First, there was Basil, the Bookstore Cat. When we first opened our shop, Old Saratoga Books, back in 1996, we were not planning to have a bookstore cat. We had enough on our plate with two young daughters, a new business with lots to renovate and lots to learn, and a few hairy pets at our homestead to take care of. However, living across from a horse barn lends itself to having lots of stray animals show up. Basil was a scraggy, elderly tiger tom with a bent tail and loads of other old injuries who kept strolling over from the barn to play with my girls. He was affectionate and gentle and we grew to love him despite his disgusting, perpetual sneezing habit.
Eventually we were won over and brought Basil to live at the bookshop. After numerous trips to the veterinarian for antibiotics to clear up his everpresent boogers, a customer knowledgeable in herbal healing recommended that we dose his food with the herb eyebright. We got some capsules at the health food store and would sprinkle half a capsule on his wet food every day and miraculously, this regimen worked after a couple of weeks.
Basil was a big hit with all of our bookloving buddies with his affectionate ways and scratchy meow. During the warm months he would sometimes sneak out by pushing open the screen door. The next door diner owner would often show up with this long, bony feline package in his arms and dump him back inside the door and I would weakly apologize and try to keep a better eye on him. Basil was our bookstore cat for two years until one day when he went for a much more adventurous jaunt than usual and decided to cross Broad Street. One of our neighbors tearfully came in to let Dan know that he was lying motionless by the curb, apparently hit in the head by a car.
We were grief-stricken with Basil's demise and vowed to be cat-free at the shop because of the street hazards, but several months later, Maggie, the local antique shop owner approached us with the tale of a sweet-tempered Siamese mix who had been dumped off at the local toilet tissue factory. We were hesitant, but Maggie was persuasively persistent, so we went to take a look at this fat, furry boy cat with lots of extra toes. Maggie theorized that his extra toes made him the unwanted result of a breeder trying to make a Snowshoe Siamese cat, one with white paws on a cat with traditional Siamese markings.
We were hooked on his striking looks and sweet disposition and so Bookstore Cat number two entered our lives. Our Harry Potter-obsessed kids named him Hagrid and he was in residence at Old Saratoga Books for almost two years, until his normally sweet demeanor started to erode. I found him stalking young kids at the shop and swiping at them even when they weren't bothering him, so we had to find him a new home. Luckily, we were able to place him with some bookseller colleagues in Vermont where he is now completely in charge of the (childless) household, sleeping on the parental bed at night and keeping a large dog in line.
Once again, Dan and I agreed to keep the shop feline-free for the future. The extra hair and maintenance, the alienation of cat-allergic customers and the desire to keep as much cat poop out of our lives as possible all led to this firm resolve. And once again, the Fates intervened because we are such suckers for strays.

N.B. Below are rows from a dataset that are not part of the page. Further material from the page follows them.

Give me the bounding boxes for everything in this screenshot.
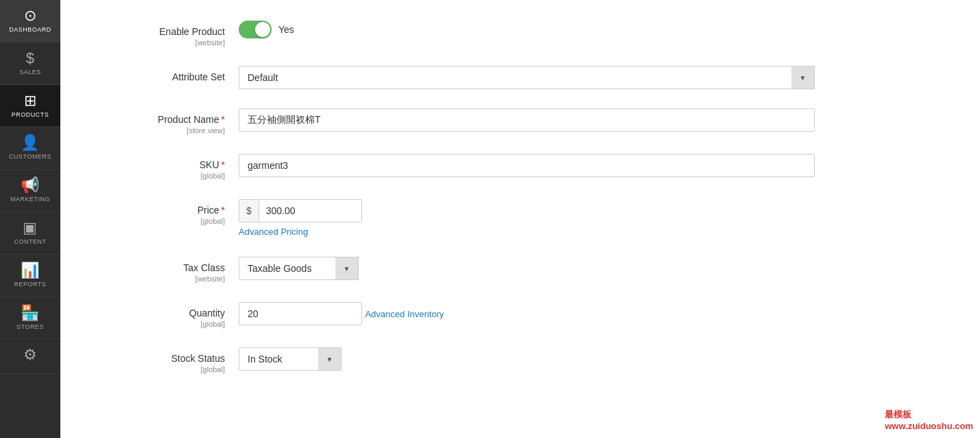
product-name-input[interactable] <box>239 108 815 132</box>
attribute-set-select[interactable]: Default Custom Shirt Pants <box>239 66 815 89</box>
sales-icon: $ <box>26 51 35 66</box>
content-icon: ▣ <box>23 220 38 235</box>
sku-label-col: SKU* [global] <box>101 154 239 180</box>
product-name-label: Product Name* <box>101 114 225 125</box>
dashboard-icon: ⊙ <box>24 8 37 23</box>
sidebar-item-products[interactable]: ⊞ PRODUCTS <box>0 85 60 128</box>
attribute-set-row: Attribute Set Default Custom Shirt Pants <box>101 66 939 89</box>
stock-status-select-wrapper: In Stock Out of Stock <box>239 347 342 371</box>
reports-icon: 📊 <box>21 263 40 278</box>
sidebar-label-products: PRODUCTS <box>12 111 49 119</box>
sidebar-item-content[interactable]: ▣ CONTENT <box>0 212 60 255</box>
marketing-icon: 📢 <box>21 178 40 193</box>
product-name-sublabel: [store view] <box>101 126 225 135</box>
sidebar-item-dashboard[interactable]: ⊙ DASHBOARD <box>0 0 60 43</box>
sidebar-item-system[interactable]: ⚙ <box>0 339 60 374</box>
attribute-set-label: Attribute Set <box>101 71 225 82</box>
stock-status-select[interactable]: In Stock Out of Stock <box>239 347 342 371</box>
price-sublabel: [global] <box>101 217 225 225</box>
product-name-label-col: Product Name* [store view] <box>101 108 239 135</box>
sidebar-label-marketing: MARKETING <box>10 196 50 203</box>
price-row: Price* [global] $ Advanced Pricing <box>101 199 939 238</box>
sidebar-item-marketing[interactable]: 📢 MARKETING <box>0 170 60 212</box>
sidebar-item-reports[interactable]: 📊 REPORTS <box>0 255 60 297</box>
stock-status-label: Stock Status <box>101 353 225 364</box>
enable-product-sublabel: [website] <box>101 38 225 47</box>
tax-class-field: None Taxable Goods Shipping Digital Prod… <box>239 257 939 280</box>
product-name-required: * <box>222 114 225 125</box>
toggle-yes-label: Yes <box>278 24 294 35</box>
price-input-wrapper: $ <box>239 199 362 222</box>
toggle-row: Yes <box>239 21 939 38</box>
sku-row: SKU* [global] <box>101 154 939 180</box>
stock-status-sublabel: [global] <box>101 365 225 373</box>
price-field: $ Advanced Pricing <box>239 199 939 238</box>
sku-field <box>239 154 939 177</box>
advanced-pricing-link[interactable]: Advanced Pricing <box>239 227 308 237</box>
tax-class-label-col: Tax Class [website] <box>101 257 239 283</box>
sidebar-label-stores: STORES <box>16 323 44 331</box>
attribute-set-field: Default Custom Shirt Pants <box>239 66 939 89</box>
price-currency-symbol: $ <box>239 200 259 222</box>
tax-class-select[interactable]: None Taxable Goods Shipping Digital Prod… <box>239 257 359 280</box>
sidebar-label-customers: CUSTOMERS <box>9 153 51 161</box>
tax-class-label: Tax Class <box>101 262 225 273</box>
price-label-col: Price* [global] <box>101 199 239 225</box>
customers-icon: 👤 <box>21 135 40 150</box>
attribute-set-select-wrapper: Default Custom Shirt Pants <box>239 66 815 89</box>
tax-class-select-wrapper: None Taxable Goods Shipping Digital Prod… <box>239 257 359 280</box>
enable-product-row: Enable Product [website] Yes <box>101 21 939 47</box>
sidebar-item-customers[interactable]: 👤 CUSTOMERS <box>0 127 60 170</box>
quantity-label: Quantity <box>101 308 225 319</box>
sku-label: SKU* <box>101 159 225 170</box>
quantity-label-col: Quantity [global] <box>101 302 239 328</box>
enable-product-field: Yes <box>239 21 939 38</box>
sidebar-label-content: CONTENT <box>14 238 47 246</box>
stock-status-row: Stock Status [global] In Stock Out of St… <box>101 347 939 373</box>
quantity-input[interactable] <box>239 302 362 325</box>
enable-product-label-col: Enable Product [website] <box>101 21 239 47</box>
stock-status-label-col: Stock Status [global] <box>101 347 239 373</box>
price-label: Price* <box>101 205 225 216</box>
product-name-row: Product Name* [store view] <box>101 108 939 135</box>
sidebar-item-stores[interactable]: 🏪 STORES <box>0 297 60 340</box>
quantity-row: Quantity [global] Advanced Inventory <box>101 302 939 328</box>
advanced-inventory-link[interactable]: Advanced Inventory <box>365 309 444 319</box>
price-input[interactable] <box>259 200 342 222</box>
enable-product-label: Enable Product <box>101 26 225 37</box>
tax-class-sublabel: [website] <box>101 275 225 283</box>
sku-sublabel: [global] <box>101 172 225 180</box>
sidebar-label-dashboard: DASHBOARD <box>9 26 51 34</box>
attribute-set-label-col: Attribute Set <box>101 66 239 82</box>
stores-icon: 🏪 <box>21 306 40 321</box>
sidebar-label-sales: SALES <box>19 69 41 76</box>
enable-product-toggle[interactable] <box>239 21 272 38</box>
stock-status-field: In Stock Out of Stock <box>239 347 939 371</box>
sidebar-item-sales[interactable]: $ SALES <box>0 43 60 85</box>
price-required: * <box>222 205 225 216</box>
products-icon: ⊞ <box>24 93 37 108</box>
product-name-field <box>239 108 939 132</box>
sku-required: * <box>222 159 225 170</box>
tax-class-row: Tax Class [website] None Taxable Goods S… <box>101 257 939 283</box>
main-content: Enable Product [website] Yes Attribute S… <box>60 0 980 438</box>
sidebar-label-reports: REPORTS <box>14 281 47 288</box>
quantity-field: Advanced Inventory <box>239 302 939 325</box>
sidebar: ⊙ DASHBOARD $ SALES ⊞ PRODUCTS 👤 CUSTOME… <box>0 0 60 438</box>
sku-input[interactable] <box>239 154 815 177</box>
quantity-sublabel: [global] <box>101 320 225 328</box>
system-icon: ⚙ <box>23 347 38 362</box>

Sam, our grey and white tom cat, was a midnight drop-off at the neighbor's horse barn, and at the time, was an extremely skinny boy with a plaintive voice, whom the reigning barn cats battered and bruised every time he neared the communal food dish. My kids pleaded with us to install him at the shop and we were not too hard to break down. After getting him cleaned up and neutered, Sam ballooned into the fine, fat specimen that he is. It takes strength to hold him in his favorite poses (on his back like an infant or astride the nape of your neck, draped like a Forties fur piece.) He's been the greeter at the shop now for six years and is generally a lovable and charismatic addition. We have trained him to fear the sound of my jiggling car keys when he gets too near the screen door (a water pistol did the trick) so we don't have to worry about cars, and he is given the run of all three floors of our shop with various cat doors. Many a customer has been surprised in our restroom by Sam's face plowing through the cat flap.
Two summers ago, we were greeted at dusk by another feline drop-off: a nursing mother cat and four young kittens. These black, long-hairs were so cute and almost wormed their way into our hearts, but this time Dan and I held firm, and despite the six weeks we kept them in an outside shed and got them cleaned up at our friendly vet's office, we found good homes for all five beasties by bringing them into the bookstore and walking around with these balls of fluff in our arms.